Now, the NHL doesn't keep track of the time of possession each team spends within each zone (a shame), but we can approximate this by using shot totals - all shots, including missed and blocked shots. In other words, Corsi (For an explanation of Corsi, see here). The table below thus shows an approximate of the amount of time each team has kept possession in the opponents' zone. I've included the actual Points each team has accumulated per game as well in the table:
|Rank (Possession)||Team Name||Possession (% of time in the Offensive Zone)||Points Per Game|
|24||New York Islanders||46.3%||0.833|
|29||New York Rangers||44.3%||1.308|
Now you'll notice two quick things about this chart:
1. First, The teams you'd expect to be in the top of the league, for the most part, are the best possession teams.
2. Despite #1, a whole bunch of teams aren't doing as well in the standings as we'd expect from their ability to drive possession forward.
#2 seems like a contradiction. If possession is so important, why are both Dallas and the Rangers below the Islanders? The answer brings us back to shooting percentage. In both Dallas and NYR's cases, both teams have managed a supernaturally good shooting percentage this year. However, remember what we said above....in the short run, high and low shooting percentages are mostly flukes. Both teams' #s will drop, and as they do, their inability to drive possession will cause regression - making both teams fall back to the pack. On the opposite side of the spectrum is Detroit, who is dominating possession but can't get the puck in the net at a good rate. They're likely to bounce back. Detroit's decline this season is just an illusion. Fear the Red Wings.

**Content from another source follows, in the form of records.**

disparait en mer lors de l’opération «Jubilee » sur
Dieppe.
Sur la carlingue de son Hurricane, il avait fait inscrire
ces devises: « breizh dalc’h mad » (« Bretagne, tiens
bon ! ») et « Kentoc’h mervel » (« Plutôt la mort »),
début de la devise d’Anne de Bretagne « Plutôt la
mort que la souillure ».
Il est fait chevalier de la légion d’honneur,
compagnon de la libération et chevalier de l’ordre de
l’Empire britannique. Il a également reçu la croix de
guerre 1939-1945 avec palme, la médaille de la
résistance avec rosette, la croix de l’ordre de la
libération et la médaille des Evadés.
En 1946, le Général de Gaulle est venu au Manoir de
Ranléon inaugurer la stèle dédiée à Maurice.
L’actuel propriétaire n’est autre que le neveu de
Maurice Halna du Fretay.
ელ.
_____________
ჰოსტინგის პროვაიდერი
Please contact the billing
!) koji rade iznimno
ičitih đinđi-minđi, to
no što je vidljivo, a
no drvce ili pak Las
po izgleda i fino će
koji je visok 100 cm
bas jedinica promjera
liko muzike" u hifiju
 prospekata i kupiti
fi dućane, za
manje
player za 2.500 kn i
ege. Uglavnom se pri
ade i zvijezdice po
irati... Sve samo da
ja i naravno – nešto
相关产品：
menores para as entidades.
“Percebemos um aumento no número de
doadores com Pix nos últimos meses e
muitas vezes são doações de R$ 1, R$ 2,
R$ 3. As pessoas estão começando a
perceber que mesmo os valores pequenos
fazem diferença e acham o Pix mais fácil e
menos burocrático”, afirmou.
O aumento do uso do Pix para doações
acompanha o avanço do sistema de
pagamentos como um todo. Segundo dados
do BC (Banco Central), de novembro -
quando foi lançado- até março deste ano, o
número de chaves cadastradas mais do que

Of course a second factor is what causes the oddities such as Dallas, NYR, and of course Edmonton this year to stand out despite being abysmal at driving possession: Goalie performance. All three teams have had ridiculous goalie performances thus far. To some extent, the Rangers can count on Henriq Lunqvist keeping them in games despite their awful play - though he's not a .929 goaltender. But Dallas' Kari Lehtonen and Edmonton's Nikolai Khabibulan are NOT goaltending stars and both of whom are going to collapse hard. And with them, both of their teams will collapse. These teams are not dominating, they're just getting really lucky with goaltending. Luck runs out.
Unfortunately, the Isles' poor offensive (and defensive - since keeping the puck in the opponents' zone naturally reduces goals) performance is NOT likely to regress as the sample size increases because they've been abysmal at keeping the puck in the offensive zone. Only the Rangers are worse in the Eastern Conference at getting the puck where it should be - in the offensive zone - and the Isles are 23rd overall. In fact, the Islanders' possession numbers looks identical to last year's Islanders' possession numbers - INCLUDING the numbers from our horrible slump. If we remove the horrible start from last year's numbers, the Isles this year have been worse. Quite simply put, if the Islanders' inability to drive possesion continues, the team is very likely looking at a 14th place finish.
But it's still early! Things could very well change, and in fact they should. But for us to figure out what the problem is, and for the team to change things to fix the problem, it has to figure out what is the cause - or who is the cause - of this possession problem. Assuming I have time (a big if, I'm sorry), in parts 2 and 3 of this series we'll look at what are the likely causes of the problem.